(Page images and extracted text)
────────────────

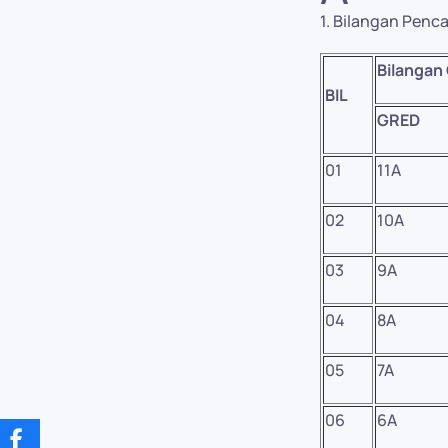
1. Bilangan Pen
Bilangan
BIL
GRED
01
11A
02
10A
03
9A
04
8A
05
7A
06
6A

────────────────

■ Your assignment ■
In your copy, reproduce the data above exactly and skip every picture.

■ Expected output ■
1. Bilangan Pen
Bilangan
BIL
GRED
01
11A
02
10A
03
9A
04
8A
05
7A
06
6A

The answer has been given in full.